Ob der Urmensch in der Zeit, wo er nur wenig Kunstfertigkeiten, und zwar von der rohesten Art, besaß und wo auch sein Vermögen zu sprechen äußerst unvollkommen war, schon verdient haben dürfte, Mensch genannt zu werden, hängt natürlich von der Definition ab, die wir anwenden. In einer Reihe von Formen, welche unmerkbar aus einem affenähnlichen Wesen in den Menschen übergingen, wie er jetzt existiert, würde es unmöglich sein, irgend einen solchen Punkt zu bezeichnen, wo der Ausdruck »Mensch« angewandt werden müßte. Doch ist dies ein Gegenstand von sehr geringer Bedeutung. Ferner ist es ein fast vollständig indifferenter Gegenstand, ob die sogenannten Menschenrassen mit diesem Ausdrucke bezeichnet oder als Species oder Subspecies rangiert werden. Doch scheint der letztere Ausdruck der angemessenste zu sein. Endlich dürfen wir wohl voraussetzen, daß in der Zeit, in welcher die Grundsätze der Entwicklungstheorie angenommen sein werden, was sicher in sehr kurzer Zeit der Fall sein wird, der Streit zwischen den Monogenisten und Polygenisten still und unbeobachtet absterben wird.

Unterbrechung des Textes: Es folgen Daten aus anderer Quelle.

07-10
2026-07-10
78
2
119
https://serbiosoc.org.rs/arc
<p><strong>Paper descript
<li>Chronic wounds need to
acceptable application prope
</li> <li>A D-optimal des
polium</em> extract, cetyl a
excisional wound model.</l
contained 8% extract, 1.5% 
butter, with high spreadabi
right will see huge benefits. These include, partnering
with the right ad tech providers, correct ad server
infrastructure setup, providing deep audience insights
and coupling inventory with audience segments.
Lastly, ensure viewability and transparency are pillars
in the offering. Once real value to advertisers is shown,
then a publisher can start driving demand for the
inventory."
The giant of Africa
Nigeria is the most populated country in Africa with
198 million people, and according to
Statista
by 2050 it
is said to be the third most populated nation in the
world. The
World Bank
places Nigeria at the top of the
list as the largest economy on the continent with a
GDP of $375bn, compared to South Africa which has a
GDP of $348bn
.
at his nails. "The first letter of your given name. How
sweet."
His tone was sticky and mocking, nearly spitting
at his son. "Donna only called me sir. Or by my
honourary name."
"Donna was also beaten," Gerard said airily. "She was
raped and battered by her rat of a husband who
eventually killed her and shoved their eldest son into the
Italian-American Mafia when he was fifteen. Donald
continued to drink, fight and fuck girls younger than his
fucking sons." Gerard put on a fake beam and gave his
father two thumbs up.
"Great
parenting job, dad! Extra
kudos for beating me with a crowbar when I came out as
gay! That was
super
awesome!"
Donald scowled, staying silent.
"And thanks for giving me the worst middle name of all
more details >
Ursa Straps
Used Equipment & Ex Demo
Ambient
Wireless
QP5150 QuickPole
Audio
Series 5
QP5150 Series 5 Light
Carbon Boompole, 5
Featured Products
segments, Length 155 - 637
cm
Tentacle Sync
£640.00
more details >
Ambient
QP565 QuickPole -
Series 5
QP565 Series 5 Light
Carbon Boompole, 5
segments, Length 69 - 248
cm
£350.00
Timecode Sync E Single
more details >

Eine andere Frage darf nicht ohne eine Erwähnung gelassen werden, nämlich ob, wie man zuweilen annimmt, jede Subspecies oder Rasse des Menschen von einem einzigen Paare von Voreltern abgestammt ist. Bei unsern domesticierten Thieren kann eine neue Rasse leicht von einem einzelnen Paare ausgebildet werden, welches einige neue Merkmale besitzt, ja selbst von einem einzigen in dieser Weise ausgezeichneten Individuum, und zwar dadurch, daß man die variierenden Nachkommen mit Sorgfalt zur Paarung auswählt. Aber die meisten unserer Rassen sind nicht absichtlich von einem ausgewählten Paare, sondern unbewußt durch die Erhaltung vieler Individuen, welche, wenn auch noch so unbedeutend, in einer nützlichen oder erwünschten Art und Weise variiert haben, gebildet worden. Wenn in dem einen Lande kräftigere und schwere Pferde und in einem anderen Lande leichtere und flüchtigere Pferde beständig vorgezogen würden, so könnten wir sicher sein, daß im Laufe der Zeit, ohne daß irgendwelche besondere Paare oder Individuen in jedem der Länder getrennt zur Nachzucht ausgelesen worden wären, zwei verschiedene Unterrassen gebildet worden sein würden. Viele Rassen sind in dieser Weise gebildet worden und die Art und Weise ihres Entstehens ist der der natürlichen Species sehr analog. Wir wissen auch, daß die Pferde, welche nach den Falkland-Inseln gebracht worden sind, während der aufeinander folgenden Generationen kleiner und schwächer geworden sind, während diejenigen, welche in den Pampas verwildert sind, größere und gröbere Köpfe erlangt haben; und derartige Veränderungen sind offenbar Folgen des Umstands, daß nicht etwa irgend ein Paar, sondern alle Individuen denselben Bedingungen ausgesetzt gewesen sind, wobei vielleicht das Princip des Rückschlags unterstützend eingewirkt hat. In keinem dieser Fälle sind die neuen Unterrassen von irgend einem einzelnen Paare abgestammt, sondern von vielen Individuen, welche in verschiedenem Grade, aber in derselben allgemeinen Art, variiert haben: und wir dürfen schließen, daß die Menschenrassen ähnlich entstanden sind, indem die Modificationen entweder das Resultat des Umstands waren, daß sie verschiedenen Bedingungen ausgesetzt wurden, oder das indirecte Resultat irgend einer Form von Zuchtwahl. Aber auf diesen letzteren Gegenstand werden wir sofort zurückkommen.